▶ **THE TASK**
Could you write out exactly the lines from the one that contains "一个港口，赚取他的海运费。" through the last line of the listing below, both included and nothing more?

▶ **SUPPLIED RECORDS**
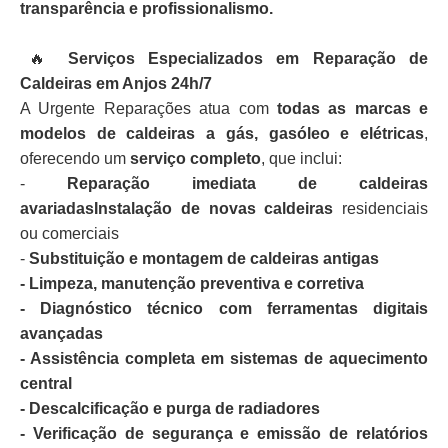
transparência e profissionalismo.
🔥
Serviços Especializados em Reparação de
Caldeiras em Anjos 24h/7
A Urgente Reparações atua com
todas as marcas e
modelos de caldeiras a gás, gasóleo e elétricas
,
oferecendo um
serviço completo
, que inclui:
-
Reparação imediata de caldeiras
avariadasInstalação de novas caldeiras
residenciais
ou comerciais
-
Substituição e montagem de caldeiras antigas
- Limpeza, manutenção preventiva e corretiva
- Diagnóstico técnico com ferramentas digitais
avançadas
- Assistência completa em sistemas de aquecimento
central
- Descalcificação e purga de radiadores
- Verificação de segurança e emissão de relatórios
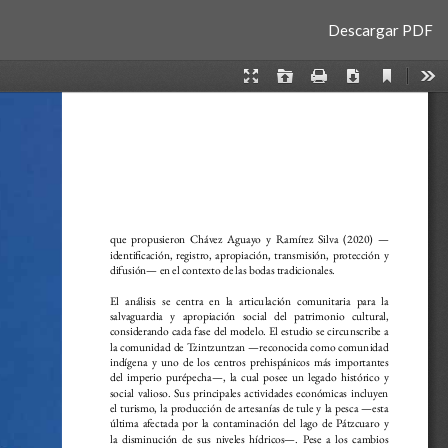
Descargar
Descargar PDF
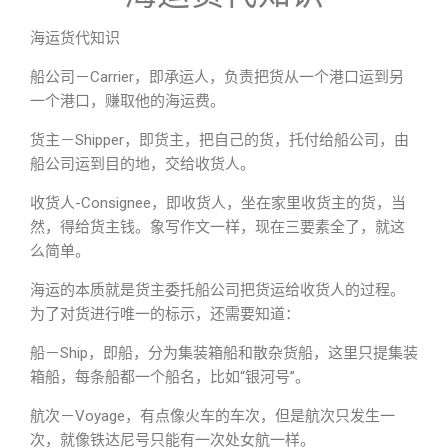
海运货代知识
船公司－Carrier，即承运人，负责把货从一个港口运到另
一个港口，赚取他的海运费。
货主－Shipper，即货主，把自己的货，托付给船公司，由
船公司运到目的地，交给收货人。
收货人-Consignee，即收货人，坐在家里收货主的货，当
然，得给货主钱。象写作文一样，现在三要素全了，就这
么简单。
海运的本质就是货主委托船公司把货运给收货人的过程。
为了对货进行唯一的标示，还需要知道：
船－Ship，即船，分为集装箱船和散杂货船，这里只提集装
箱船，每条船都一个船名，比如“银河号”。
航次－Voyage，有点像火车的车次，但是航次只发生一
次，就像铁达尼号只能有一次处女航一样。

▶ **SOLUTION TO THE EXERCISE**
一个港口，赚取他的海运费。
货主－Shipper，即货主，把自己的货，托付给船公司，由
船公司运到目的地，交给收货人。
收货人-Consignee，即收货人，坐在家里收货主的货，当
然，得给货主钱。象写作文一样，现在三要素全了，就这
么简单。
海运的本质就是货主委托船公司把货运给收货人的过程。
为了对货进行唯一的标示，还需要知道：
船－Ship，即船，分为集装箱船和散杂货船，这里只提集装
箱船，每条船都一个船名，比如“银河号”。
航次－Voyage，有点像火车的车次，但是航次只发生一
次，就像铁达尼号只能有一次处女航一样。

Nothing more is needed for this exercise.